Could you not ask your cleaning lady if she wanted to extend her hours so that she cooks family meals for you and tidies up etc every day and maybe takes the boys to nursery etc? Then once she's cooked tea, she could go home. And the boys already know her. Just a little thought. I really feel for you at the moment especially with pending birth. Is your mum coming over for a while?

snipersmum · 12/03/2007 21:41

Hi Lucie, Thanks for the message: Mum's coming out next week, and I am sure I can cope until then. Magda's employed by the firm, so I am not allowed to ask her to cook or do child care as it violates her contract, and there are several around here that would twitch curtains if they saw her doing anything like that, but it was a good idea in principle! Great to catch up the other night - hope you have a great time with DH on R&R.

luciemule · 12/03/2007 21:51

Ahaaaa - just pinged you an email back - I was right about the name then!
See what you mean about Magda - pity.
You'll be fine though - you always come across as a strong person.

snipersmum · 12/03/2007 22:01

You are too sharp by half!!!!!! thanks for the compliment - but don't be fooled by the calm exterior - spend a lot of time frreaking out about everything!

Whoooosh · 12/03/2007 22:12

So glad you have reached a decision with which you feel comfortable.
Enjoy having fun with the boys,look forward t the baby,take whaterver help is offered by friends and family and the rest will come.
Definitely think you made the right decision!

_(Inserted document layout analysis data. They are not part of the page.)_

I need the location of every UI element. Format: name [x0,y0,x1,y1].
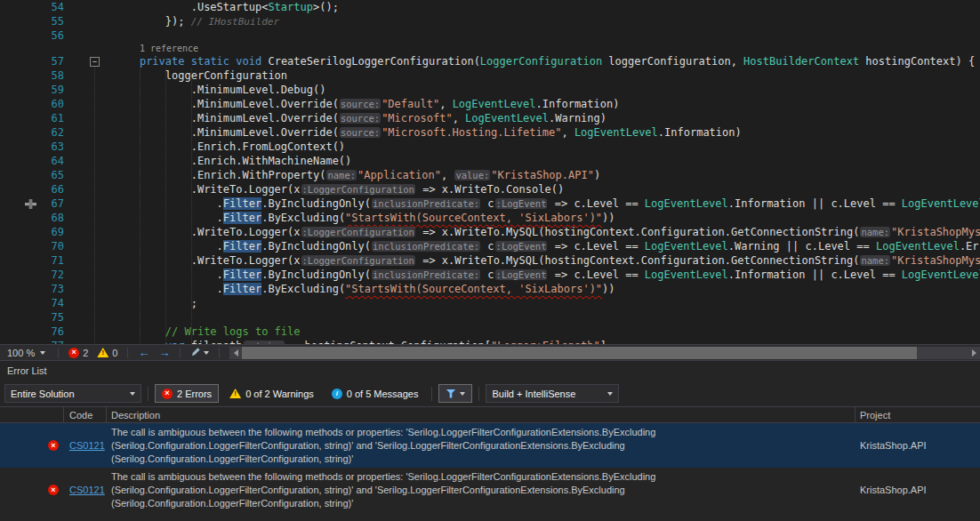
line-number[interactable]: 65 [39,168,64,182]
error-row[interactable]: ×CS0121The call is ambiguous between the… [0,468,980,512]
line-text[interactable]: loggerConfiguration [100,68,287,83]
line-text[interactable] [100,310,114,325]
scrollbar-track[interactable] [242,347,968,359]
filter-button[interactable] [438,384,472,403]
line-text[interactable]: .WriteTo.Logger(x:LoggerConfiguration =>… [100,253,980,268]
line-text[interactable]: 1 reference [100,43,198,54]
line-number[interactable]: 66 [39,182,64,196]
chevron-down-icon [607,392,613,396]
error-row[interactable]: ×CS0121The call is ambiguous between the… [0,423,980,468]
error-count: 2 [83,348,88,358]
line-number[interactable]: 73 [39,282,64,296]
line-number[interactable]: 58 [39,68,64,83]
editor-actions-button[interactable] [186,348,213,357]
code-line: 71 .WriteTo.Logger(x:LoggerConfiguration… [0,253,980,268]
line-number[interactable]: 54 [39,0,64,14]
code-line: 72 .Filter.ByIncludingOnly(inclusionPred… [0,268,980,282]
code-line: 74 ; [0,296,980,310]
line-text[interactable]: .MinimumLevel.Override(source:"Default",… [100,97,619,111]
line-text[interactable]: .Filter.ByIncludingOnly(inclusionPredica… [100,268,980,282]
glyph-margin [0,111,39,125]
messages-filter-button[interactable]: i 0 of 5 Messages [325,384,426,403]
error-code-link[interactable]: CS0121 [64,485,107,495]
collapse-box-icon[interactable]: − [90,57,100,67]
line-number[interactable]: 72 [39,268,64,282]
scope-dropdown[interactable]: Entire Solution [4,384,141,403]
line-text[interactable]: .Filter.ByExcluding("StartsWith(SourceCo… [100,282,615,296]
code-editor[interactable]: 54 .UseStartup<Startup>();55 }); // IHos… [0,0,980,344]
fold-column [64,196,100,211]
build-intellisense-dropdown[interactable]: Build + IntelliSense [486,384,619,403]
line-number[interactable]: 59 [39,83,64,97]
fold-column [64,14,100,28]
error-project: KristaShop.API [855,485,980,495]
line-number[interactable]: 60 [39,97,64,111]
line-text[interactable]: .MinimumLevel.Override(source:"Microsoft… [100,125,742,140]
fold-column [64,168,100,182]
line-number[interactable]: 69 [39,225,64,239]
navigate-forward-button[interactable]: → [154,347,174,358]
line-text[interactable]: // Write logs to file [100,325,301,339]
line-text[interactable]: .WriteTo.Logger(x:LoggerConfiguration =>… [100,182,564,196]
line-number[interactable] [39,43,64,54]
zoom-control[interactable]: 100 % [0,345,52,360]
margin-glyph-icon[interactable] [0,196,39,211]
line-number[interactable]: 75 [39,310,64,325]
line-text[interactable]: }); // IHostBuilder [100,14,279,28]
code-line: 61 .MinimumLevel.Override(source:"Micros… [0,111,980,125]
line-text[interactable]: .MinimumLevel.Debug() [100,83,325,97]
fold-marker[interactable]: − [64,54,100,68]
line-text[interactable]: .WriteTo.Logger(x:LoggerConfiguration =>… [100,225,980,239]
line-number[interactable]: 77 [39,339,64,344]
code-line: 70 .Filter.ByIncludingOnly(inclusionPred… [0,239,980,253]
severity-column-header[interactable] [0,407,64,422]
error-count-indicator[interactable]: × 2 [64,348,92,358]
line-text[interactable]: .UseStartup<Startup>(); [100,0,339,14]
line-text[interactable]: .Enrich.WithProperty(name:"Application",… [100,168,600,182]
line-number[interactable]: 64 [39,154,64,168]
code-line: 59 .MinimumLevel.Debug() [0,83,980,97]
line-number[interactable]: 74 [39,296,64,310]
line-text[interactable]: .Enrich.FromLogContext() [100,140,345,154]
scrollbar-thumb[interactable] [242,347,916,359]
horizontal-scrollbar[interactable] [229,347,980,359]
line-text[interactable] [100,28,114,43]
warning-count-indicator[interactable]: ! 0 [92,348,122,358]
line-number[interactable]: 68 [39,211,64,225]
line-text[interactable]: var filepath:string = hostingContext.Con… [100,339,613,344]
fold-column [64,211,100,225]
errors-filter-button[interactable]: × 2 Errors [155,384,219,403]
line-number[interactable]: 76 [39,325,64,339]
line-text[interactable]: .MinimumLevel.Override(source:"Microsoft… [100,111,606,125]
fold-column [64,28,100,43]
line-number[interactable]: 62 [39,125,64,140]
line-number[interactable]: 63 [39,140,64,154]
scroll-right-arrow[interactable] [968,347,980,359]
project-column-header[interactable]: Project [855,407,980,422]
line-text[interactable]: .Filter.ByIncludingOnly(inclusionPredica… [100,239,980,253]
code-line: 76 // Write logs to file [0,325,980,339]
line-number[interactable]: 55 [39,14,64,28]
line-number[interactable]: 57 [39,54,64,68]
line-number[interactable]: 70 [39,239,64,253]
error-code-link[interactable]: CS0121 [64,440,107,451]
line-number[interactable]: 71 [39,253,64,268]
description-column-header[interactable]: Description [107,407,855,422]
scroll-left-arrow[interactable] [229,347,242,359]
line-text[interactable]: .Filter.ByExcluding("StartsWith(SourceCo… [100,211,615,225]
line-number[interactable]: 61 [39,111,64,125]
line-number[interactable]: 56 [39,28,64,43]
fold-column [64,83,100,97]
glyph-margin [0,310,39,325]
code-line: 60 .MinimumLevel.Override(source:"Defaul… [0,97,980,111]
line-number[interactable]: 67 [39,196,64,211]
warnings-filter-button[interactable]: ! 0 of 2 Warnings [222,384,321,403]
code-column-header[interactable]: Code [64,407,107,422]
glyph-margin [0,83,39,97]
line-text[interactable]: .Enrich.WithMachineName() [100,154,351,168]
line-text[interactable]: .Filter.ByIncludingOnly(inclusionPredica… [100,196,980,211]
error-rows: ×CS0121The call is ambiguous between the… [0,423,980,521]
navigate-back-button[interactable]: ← [133,347,154,358]
line-text[interactable]: ; [100,296,197,310]
line-text[interactable]: private static void CreateSerilogLoggerC… [100,54,975,68]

fionap19 · 15/03/2007 20:02

Hi,
Glad you came to that decision. Having read all the posts Im shocked she even thought she could be a live in nanny! I was one and would never never have behaved like that, left a dirty room, or any of the other what seem like a million things she did wriong! when you live in someone elses house you live by their rules. Also what was the complaint about being woken up?! I used to get up for night feeds!!

I wish you so much better luck the next time, if you do have a next time. Please listen to us nannys who have posted, there are good ones out there...honestly! If you get a real Mary Poppins you will see what a difference it can be.
Good luck with all.

Fiona

pearlym · 06/03/2009 20:07

I think the issue is not so much whether her terms and conditions are good - which they seem to be - but what she is like as a person. The above poster is right, if she is harsh on a child about eating - and that is prob a b ad approach to taketo food anyway_ when she knows yuo are around, I dread to think what she would or could be like when you are not there or the child is actually naughty. Some people think it is good and ok to speak firmly, even harshly to children, if that's how you feel, then fine, if not, then you should think carefully about whther this is the right nanny for you as a family.

ChippingIn · 06/03/2009 22:38

pearlym - do you realise that this thread is 2 years old?? PMSL How did you stumble upon it??